Modern Vienna is divided into 23 Bezirke or districts. The first district, known locally as Innere Stadt and encircled by Ringstrasse, comprises what before 1850 was virtually all of Austria’s capital. Within this area are many of the finest attractions of one of Europe’s grandest cities. But there are others elsewhere that offer equally exciting things to do.
Parlament offers an outstanding example of the official architecture of the late 19th century and remains a working Federal building for the legislature. Rathaus, roughly translated as ‘Council House’, is another. In Vienna, even politics has style.
But for the style that made the city famous take place in Hofburg, the Imperial Palace. The Hapsburg summer residence for generations, it is now a series of museums the like of which can not be found elsewhere. Equally grand is the Schonbrunn Palace which also offers the oldest zoo in the world. As with so many things in Vienna, both houses works of art while being works of art. Belvedere Palace is yet another example and, while smaller, is no less deserving of a visit.
For art lovers, though, the best possible choice if time is limited is the Kunsthistorisches Art Museum. Time shouldn’t be too limited, however, because it’s possible to spend days enjoying this fascinating collection created by the Hapsburg over centuries.

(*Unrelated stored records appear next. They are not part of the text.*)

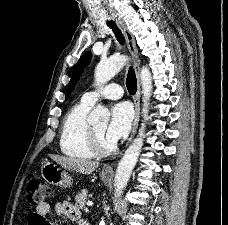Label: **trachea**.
<instances>
[{
    "label": "trachea",
    "instance_id": "obj_1",
    "mask_svg": "<svg viewBox=\"0 0 228 225\" xmlns=\"http://www.w3.org/2000/svg\"><path fill=\"white\" fill-rule=\"evenodd\" d=\"M109 27L112 28L114 34L117 37V40L120 42V44H123L124 38L121 33V30L117 28L116 24L113 21L108 22ZM126 86L128 89V92L131 94H135L137 90V80H136V75L132 67L129 68L127 78H126Z\"/></svg>",
    "mask_w": 228,
    "mask_h": 225
}]
</instances>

Across the street is still one more instance of a museum that is a work of art: the Naturhistorisches Museum. Built in the 19th century in the same Italian Renaissance style of the Art History museum listed above, the contents are creations of nature, with a little help from mankind. Along with ancient bears and bees, the museum houses the world’s largest meteorite collection.

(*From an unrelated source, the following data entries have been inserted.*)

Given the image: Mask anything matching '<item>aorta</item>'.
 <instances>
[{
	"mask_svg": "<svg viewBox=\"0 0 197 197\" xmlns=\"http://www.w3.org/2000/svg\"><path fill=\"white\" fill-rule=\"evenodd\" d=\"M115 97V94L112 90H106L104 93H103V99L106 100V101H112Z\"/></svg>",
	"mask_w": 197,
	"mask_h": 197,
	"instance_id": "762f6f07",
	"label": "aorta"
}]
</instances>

If insects sitting on rocks are what you seek, though, experience some live ones at Schmetterlinghaus, the Butterfly House. Offering hundreds of the tiny creatures fluttering around freely, this 19th-century greenhouse is alone worth the visit.
For larger animals, but ones just as lovely, check out the Lipizzaner stallions at the Spanish Riding School. For centuries these magnificent horses have worked with their riders to demonstrate the finest classical riding in the world. Make sure to make time to visit the museum across the street, housed in the former Imperial Pharmacy.

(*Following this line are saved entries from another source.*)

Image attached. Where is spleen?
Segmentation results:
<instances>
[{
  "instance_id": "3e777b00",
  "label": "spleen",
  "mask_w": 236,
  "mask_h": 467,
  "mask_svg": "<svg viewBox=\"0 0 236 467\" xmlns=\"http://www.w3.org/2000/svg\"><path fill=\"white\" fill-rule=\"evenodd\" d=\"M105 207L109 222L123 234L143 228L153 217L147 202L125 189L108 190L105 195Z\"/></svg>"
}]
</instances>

Get slightly away from the downtown area by taking a trip to the Lainzer Tiergarten (Lainzer Deer Garden). This park is like none other in the world, with free-roaming wild boar amid unfettered tourists. Or, have a park experience minus the animals by strolling through the Burggarten where the only creatures are sculpted hedges.
For something even a little further out, but still close by, enjoy some of Vienna’s Heurigen (Wine Taverns). To get even farther away take one of the many Danube River cruises available.
When you get back, be sure to visit some of Vienna’s world-class shops and pick up some items you won’t find in New York or Paris. When you do, you won’t need a Strauss composition to waltz all the way home.